Device for producing and processing semiconductor substrates

Abstract

The device for producing and processing silicon carbide semiconductor substrates at a high temperature has a susceptor, on which the semiconductor substrates rest, so that there is good thermal contact between the semiconductor substrates and the susceptor. To ensure that there is no contamination of the component during the production process, the surface of the susceptor is covered with cover plates each formed with a cutout for a semiconductor substrate. The surface of the susceptor is substantially completely covered by the cover plates and the semiconductor substrates.

Description

CROSS-REFERENCE TO RELATED APPLICATION

[0001] This application is a continuation of copending International Application No. PCT/DE99/02645, filed Aug. 24, 1999, which designated the United States.

BACKGROUND OF THE INVENTION

FIELD OF THE INVENTION

[0002] The invention lies in the field of semiconductor manufacture and relates, more specifically, to a device for producing and processing at least one semiconductor substrate at a high temperature using a susceptor, on which the at least one semiconductor substrate rests, so that there is good thermal contact between the semiconductor substrate and the susceptor. In this context, the processing involves in particular the coating of substrates. The invention also relates to the use of the device.

[0003] Silicon carbide (SiC) epitaxy is usually carried out at a high temperature, that is, at temperatures of over 1300° C. To achieve high growth rates of more than 4 &mgr;m/h, the epitaxy is also carried out at temperatures of more than 1450° C. The process atmosphere consists predominantly of hydrogen with additions of silicon-containing and carbon-containing gases, such as silane and propane. Under these process conditions, the selection of the materials situated in the hot area of the reactor is key to the production of SiC layers of sufficient purity, i.e. with a level of impurities which lies below 1015 cm−3.
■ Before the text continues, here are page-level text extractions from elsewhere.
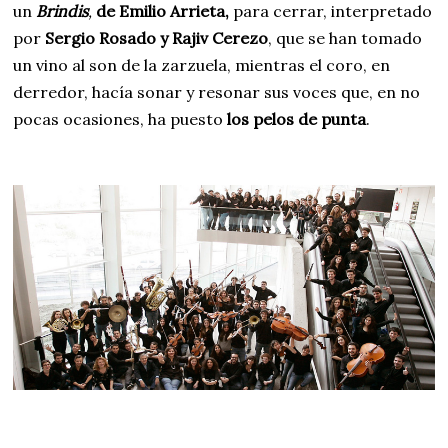
un
Brindis
,
de Emilio Arriet
a,
para cerrar, interpretado
por
Sergio Rosado y Rajiv Cerezo
, que se han tomado
un vino al son de la zarzuela, mientras el coro, en
derredor, hacía sonar y resonar sus voces que, en no
pocas ocasiones, ha puesto
los pelos de punta
.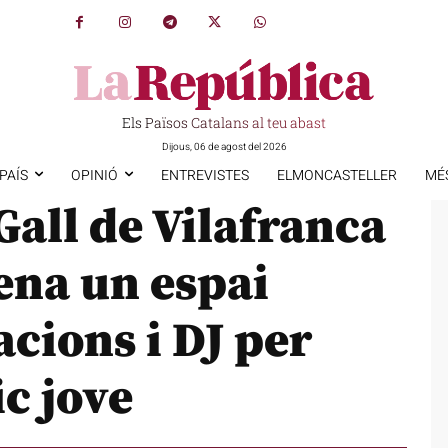
Els Països Catalans al teu abast
Dijous, 06 de agost del 2026
PAÍS
OPINIÓ
ENTREVISTES
ELMONCASTELLER
MÉ
Gall de Vilafranca
ena un espai
cions i DJ per
c jove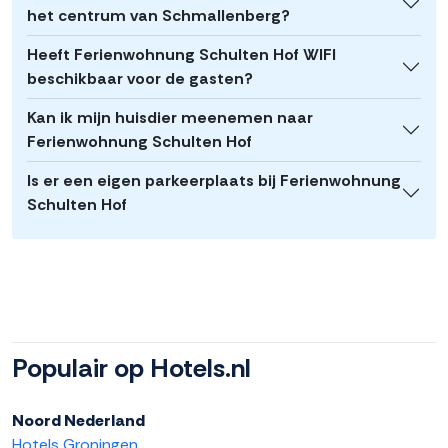
het centrum van Schmallenberg?
Heeft Ferienwohnung Schulten Hof WIFI
beschikbaar voor de gasten?
Kan ik mijn huisdier meenemen naar
Ferienwohnung Schulten Hof
Is er een eigen parkeerplaats bij Ferienwohnung
Schulten Hof
Populair op Hotels.nl
Noord Nederland
Hotels Groningen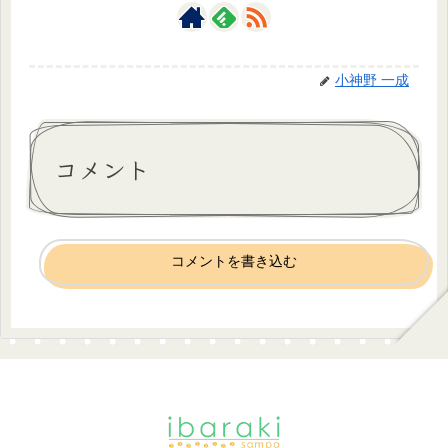
小神野 一成
コメント
コメントを書き込む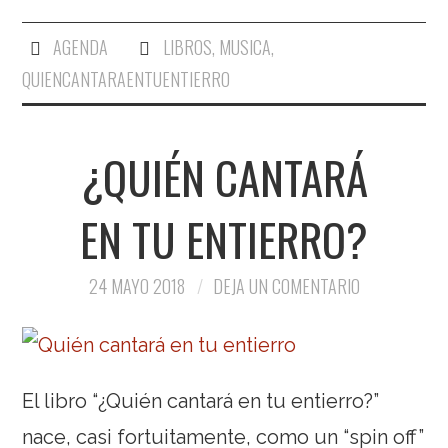
AGENDA
LIBROS
,
MUSICA
,
QUIENCANTARAENTUENTIERRO
¿QUIÉN CANTARÁ
EN TU ENTIERRO?
24 MAYO 2018
DEJA UN COMENTARIO
El libro “¿Quién cantará en tu entierro?”
nace, casi fortuitamente, como un “spin off”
[0004] With all materials which are used at high temperatures in the prior art (e.g. graphite, Mo, W, Ta, Nb), impurities such as aluminum, boron and titanium are released as gases (diffused out) at these temperatures. In the case of graphite, which is used as the classic high-temperature material, in addition to the gaseous evolution of aluminum, boron and titanium, reactions with the hydrogen atmosphere also take place, leading to the formation of hydrocarbon compounds. As a result, the carbon concentration in the process atmosphere and therefore also the growth conditions for the epitaxial layer are altered in a scarcely controllable manner. The impurities which are released from the graphite or the metals employed are incorporated in the epitaxial layer and likewise change the electrical properties thereof in an uncontrollable manner. Consequently, these layers often become unusable for the production of components or lead to a very low yield.

[0005] During the production and processing of SiC epitaxial layers, SiC substrates are positioned on a susceptor and are then coated, etched and, if appropriate, annealed etc. after implantation at elevated temperatures in a reactor. A device of this type for producing high-purity or specifically doped epitaxial SiC layers is described in U.S. Pat. No. 5,119,540 to Kong et al. The high purity of the epitaxial layers is achieved by the fact that the concentration of residual nitrogen in the environment of the substrate during the chemical vapor deposition (CVD) process is reduced. For this purpose, in the above-mentioned device, supports made from pure SiC are used for the substrates or wafers, i.e., pure SiC susceptors are used.

[0006] However, the drawback of susceptors made from pure SiC is that at low temperatures they are very difficult to connect to a HF heating arrangement. Furthermore, when SiC susceptors are used, there is an undesirable growth of SiC on the back surface of the substrates, i.e. at the point where the substrate rests on the susceptor. Moreover, the SiC susceptors are highly complex and expensive to produce.

[0007] International published application WO 96/23913 describes a process for protecting a susceptor, by means of which the service life of the susceptor is prolonged under the conditions of an epitaxial growth process for SiC or III-V nitrates. For this purpose, a plate is arranged on the susceptor, which plate comprises SiC or an alloy of SiC and the material which is grown and on which plate the substrate is positioned. However, since the plate at least partially comprises SiC, in this case too undesirable growth of SiC takes place on the back surface of the substrate.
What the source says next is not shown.